L’adaptation a donc une double dimension : défaire des structures territoriales pour se confronter à la réalité de la concurrence dont tout le monde sait qu’elle doit être "libre et non faussée". Pour cela, ce qui est insupportable à Sarkozy et consors, c’est bien la souveraineté populaire que la république avait mis en son centre, avec le poids des communes au niveau local, et la république garantissant par sa présence dans tous les départements la mise en œuvre égale et uniforme des droits et des devoirs. La réforme accompagne et organise la disparition de l’état de toute mission de service public.
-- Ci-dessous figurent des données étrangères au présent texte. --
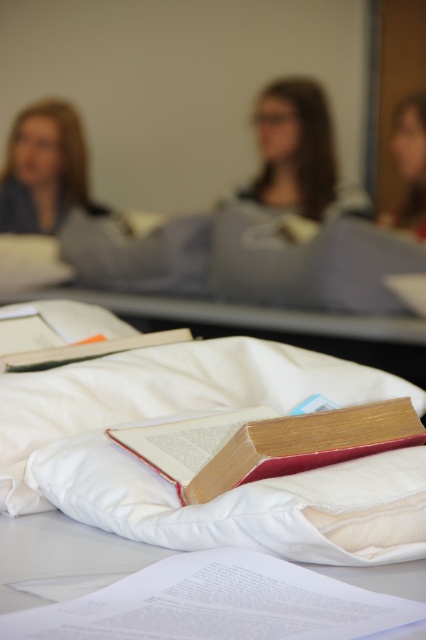 You are standing in the classroom depicted in the image and want to place a small object on the white fabric at lower center. What are the coordinates where you should place it?

The coordinates for the white fabric at lower center are at point [62,557], so you should place the object there.

You are a student sitting at a desk in the classroom. You notice the white fabric at lower center and the matte blue shirt at left. Which object is closer to you?

The white fabric at lower center is closer to you because it is in front of the matte blue shirt at left.

Consider the image. You are a student in the classroom and want to know which clothing item is taller between the matte gray sweater at center and the matte blue shirt at left. Can you determine this based on their positions?

The matte gray sweater at center is much taller than the matte blue shirt at left, so it is the taller clothing item. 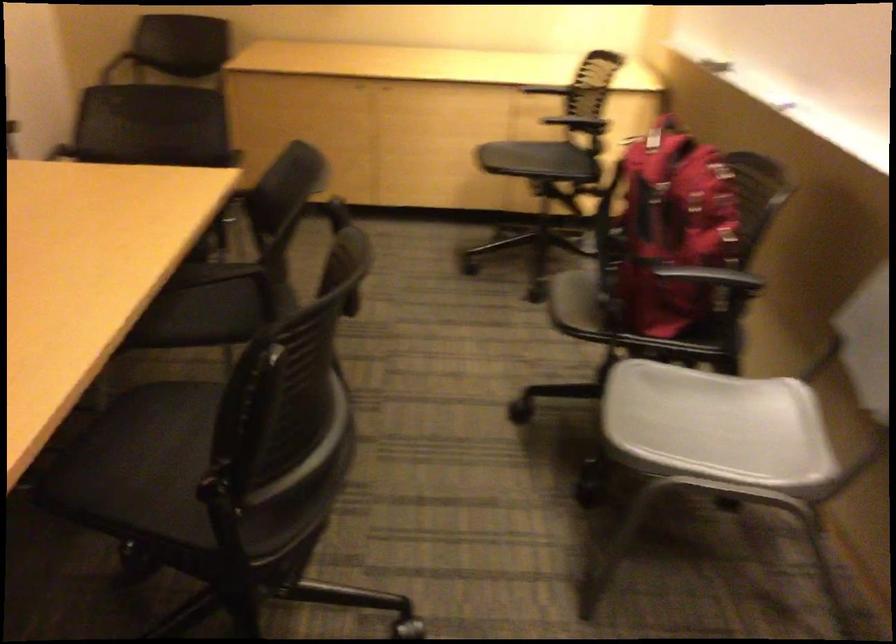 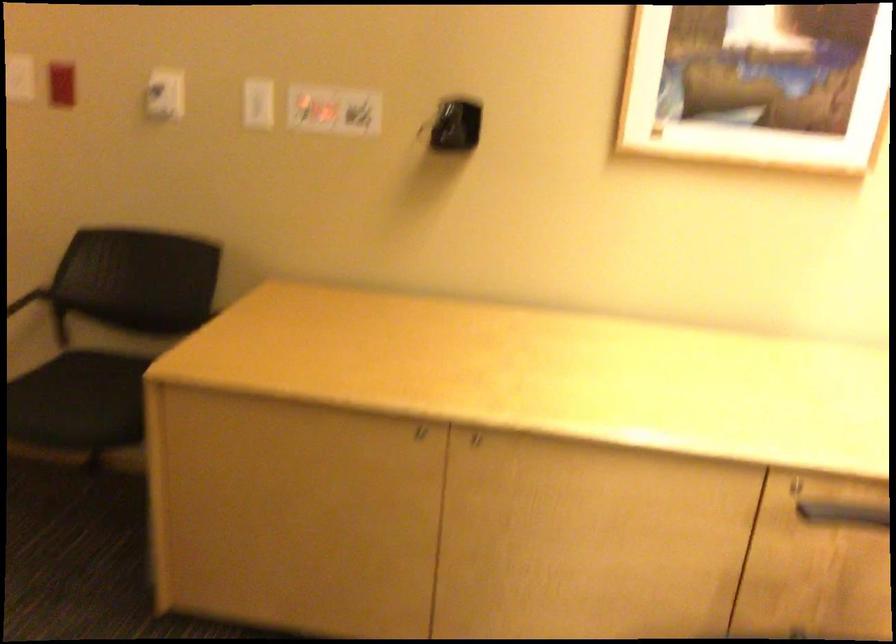 The point at (x=348, y=80) is marked in the first image. Where is the corresponding point in the second image?

(410, 433) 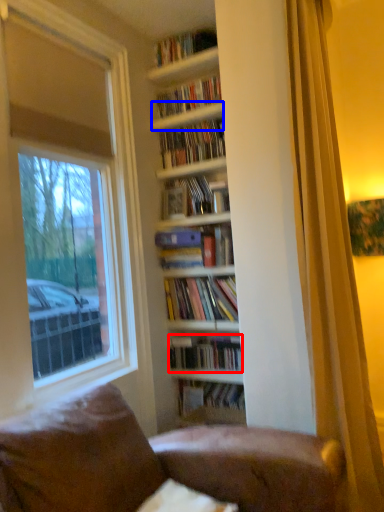 Question: Which point is closer to the camera, book (highlighted by a red box) or shelf (highlighted by a blue box)?

Choices:
 (A) book
 (B) shelf

Answer: (A) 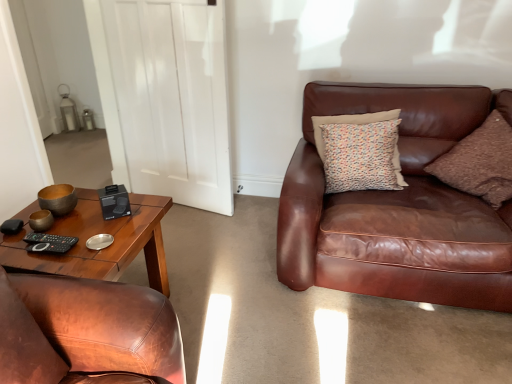 You are a GUI agent. You are given a task and a screenshot of the screen. Output one action in this format:
    pyautogui.click(x=<x>, y=<y>)
    Task: Click on the free space above brown leather chair at left (from a real-world perspective)
    The image size is (512, 384).
    Given the screenshot: What is the action you would take?
    pyautogui.click(x=67, y=235) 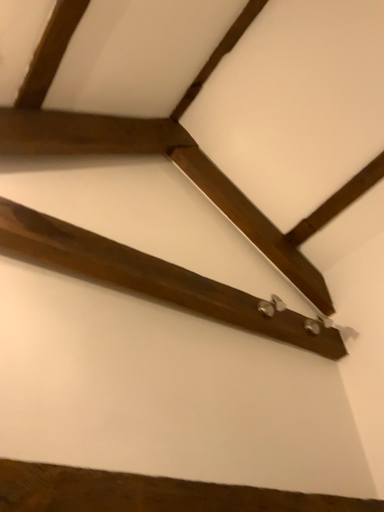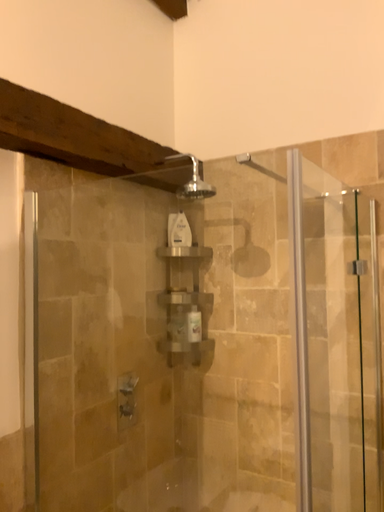 Question: Which way did the camera rotate in the video?

Choices:
 (A) rotated downward
 (B) rotated upward

Answer: (A) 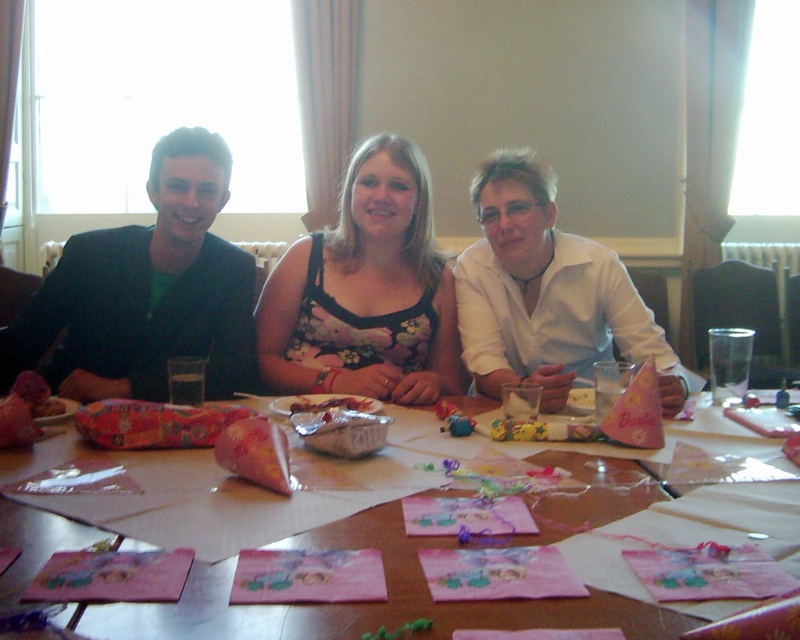 Is point (388, 145) farther from camera compared to point (332, 396)?

Yes, it is behind point (332, 396).

Between floral fabric dress at center and translucent plastic bag at center, which one appears on the left side from the viewer's perspective?

translucent plastic bag at center

Which is in front, point (344, 234) or point (362, 410)?

Point (362, 410) is more forward.

Locate an element on the screen. Image resolution: width=800 pixels, height=640 pixels. floral fabric dress at center is located at coordinates (366, 291).

Who is positioned more to the right, floral fabric dress at center or white glossy shirt at upper center?

white glossy shirt at upper center is more to the right.

Is floral fabric dress at center to the right of white glossy shirt at upper center from the viewer's perspective?

Incorrect, floral fabric dress at center is not on the right side of white glossy shirt at upper center.

Between point (264, 378) and point (488, 260), which one is positioned in front?

Point (264, 378) is in front.

Where is `floral fabric dress at center`? The height and width of the screenshot is (640, 800). floral fabric dress at center is located at coordinates (366, 291).

Between black matte jacket at left and white glossy shirt at upper center, which one has more height?

Standing taller between the two is black matte jacket at left.

Does black matte jacket at left appear over white glossy shirt at upper center?

Indeed, black matte jacket at left is positioned over white glossy shirt at upper center.

Is point (94, 257) positioned behind point (522, 218)?

Yes, point (94, 257) is behind point (522, 218).

Where is `black matte jacket at left`? black matte jacket at left is located at coordinates (146, 291).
Le tryptique commune, département, nation est désormais remplacé par celui de la communauté, de la région et de l’Union Européenne.

Pourquoi la réforme ?

La commission Balladur propose ainsi de couronner des décennies de réformes institutionnelles qui se sont longtemps présentées comme "décentralisatrices", mais dont nous affirmons désormais qu’elles avançaient par étape vers la dislocation de la république : Marcellin en 71, Guichard en 76, Chevènement en 99.

Au delà des détails, nous voulons éclairer pour les dénoncer les conceptions politiques, le véritable projet de société dont cette réforme est la concrétisation :
- une conception de la politique comme "gouvernance" qui doit administrer l’espace public comme une entreprise
- une conception technocratique de la démocratie chargée de masquer les conflits et les contradictions
- l’utilisation des régions et des directives européennes pour le désengagement de l’état de toute mission publique garantissant les droits sociaux et l’égalité territoriale dans une république une et indivisible
- la mise en cause des communes comme lieu de citoyenneté républicaine au profit de métropoles, agglomérations, pays... dont l’élection directe dans un régime présidentialisé à l’extrême ne viendra que supprimer toute légitimité politique à ce qui restera de l’élection municipale.

La gouvernance et la politique

Les institutions françaises seraient donc un véritable mille-feuille ingérable, ou on paie deux ou trois fois pour la même mission, ou chaque collectivité dépense pour elle-même sans synergie ni rationalité avec les autres...

« L’organisation des collectivités locales n’a cessé de se compliquer au fil du temps, les étapes récentes de la décentralisation et la multiplication, depuis 1999, des établissements publics de coopération intercommunale ne se sont pas accompagnés d’un effort de rationalisation des structures des collectivités locales, des compétences qu’elles exercent et des financements qui s’y attachent. Il en résulte une perte d’efficacité pour l’action publique et pour les usagers des services publics, un coût élevé pour le contribuable et un manque de transparence pour l’électeur » (p.4). »

Nous savons au contraire à quel point les communes ont, de manière volontaire ou contrainte, appris à travailler en partenariat, entre elles comme avec l’état, l’éducation nationale, les bailleurs, les clubs sportifs ou les associations... S’il y a une structure partenariale, c’est bien la commune !

On peut noter aussi que ce sont bien les précédentes réformes qui ont multiplié les structures intercommunales et régionales au nom de l’efficacité et de la rationalité contre l’émiettement.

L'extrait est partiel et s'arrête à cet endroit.